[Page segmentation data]
________________________________________
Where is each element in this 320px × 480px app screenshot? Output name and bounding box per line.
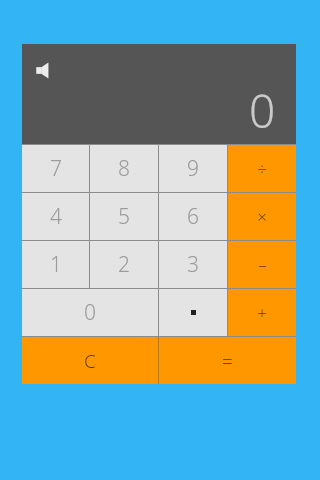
button[interactable]: 8 — [90, 145, 158, 192]
staticText: ÷ — [257, 157, 267, 180]
staticText: – — [258, 253, 267, 276]
button[interactable]: + — [228, 289, 296, 336]
staticText: 2 — [118, 250, 130, 279]
button[interactable]: C — [22, 337, 158, 384]
staticText: 8 — [118, 154, 130, 183]
button[interactable]: 6 — [159, 193, 227, 240]
staticText: 0 — [249, 79, 276, 142]
button[interactable]: 7 — [22, 145, 89, 192]
button[interactable]: Decimal point — [159, 289, 227, 336]
staticText: 0 — [84, 298, 96, 327]
staticText: 5 — [118, 202, 130, 231]
button[interactable]: 3 — [159, 241, 227, 288]
staticText: 7 — [50, 154, 62, 183]
staticText: 9 — [187, 154, 199, 183]
staticText: 3 — [187, 250, 199, 279]
button[interactable]: 5 — [90, 193, 158, 240]
staticText: = — [222, 348, 233, 374]
staticText: 4 — [50, 202, 62, 231]
button[interactable]: Sound — [35, 60, 56, 81]
button[interactable]: – — [228, 241, 296, 288]
staticText: + — [257, 301, 267, 324]
staticText: 1 — [50, 250, 62, 279]
staticText: C — [84, 348, 96, 374]
button[interactable]: × — [228, 193, 296, 240]
button[interactable]: 2 — [90, 241, 158, 288]
staticText: 6 — [187, 202, 199, 231]
staticText: × — [257, 205, 267, 228]
button[interactable]: 1 — [22, 241, 89, 288]
button[interactable]: ÷ — [228, 145, 296, 192]
button[interactable]: 0 — [22, 289, 158, 336]
button[interactable]: = — [159, 337, 296, 384]
button[interactable]: 4 — [22, 193, 89, 240]
button[interactable]: 9 — [159, 145, 227, 192]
________________________________________
_TASK REQUIREMENTS_
Your answer should hold every record above, printed exactly and free of pictures.

_EXPECTED ANSWER_
Where is each element in this 320px × 480px app screenshot? Output name and bounding box per line.
button[interactable]: 8 — [90, 145, 158, 192]
staticText: ÷ — [257, 157, 267, 180]
staticText: – — [258, 253, 267, 276]
button[interactable]: + — [228, 289, 296, 336]
staticText: 2 — [118, 250, 130, 279]
button[interactable]: C — [22, 337, 158, 384]
staticText: 8 — [118, 154, 130, 183]
button[interactable]: 6 — [159, 193, 227, 240]
staticText: 0 — [249, 79, 276, 142]
button[interactable]: 7 — [22, 145, 89, 192]
button[interactable]: Decimal point — [159, 289, 227, 336]
staticText: 0 — [84, 298, 96, 327]
staticText: 5 — [118, 202, 130, 231]
button[interactable]: 3 — [159, 241, 227, 288]
staticText: 7 — [50, 154, 62, 183]
staticText: 9 — [187, 154, 199, 183]
staticText: 3 — [187, 250, 199, 279]
button[interactable]: 5 — [90, 193, 158, 240]
staticText: = — [222, 348, 233, 374]
staticText: 4 — [50, 202, 62, 231]
button[interactable]: Sound — [35, 60, 56, 81]
button[interactable]: – — [228, 241, 296, 288]
staticText: + — [257, 301, 267, 324]
staticText: 1 — [50, 250, 62, 279]
staticText: C — [84, 348, 96, 374]
button[interactable]: × — [228, 193, 296, 240]
button[interactable]: 2 — [90, 241, 158, 288]
staticText: 6 — [187, 202, 199, 231]
staticText: × — [257, 205, 267, 228]
button[interactable]: 1 — [22, 241, 89, 288]
button[interactable]: ÷ — [228, 145, 296, 192]
button[interactable]: 0 — [22, 289, 158, 336]
button[interactable]: = — [159, 337, 296, 384]
button[interactable]: 4 — [22, 193, 89, 240]
button[interactable]: 9 — [159, 145, 227, 192]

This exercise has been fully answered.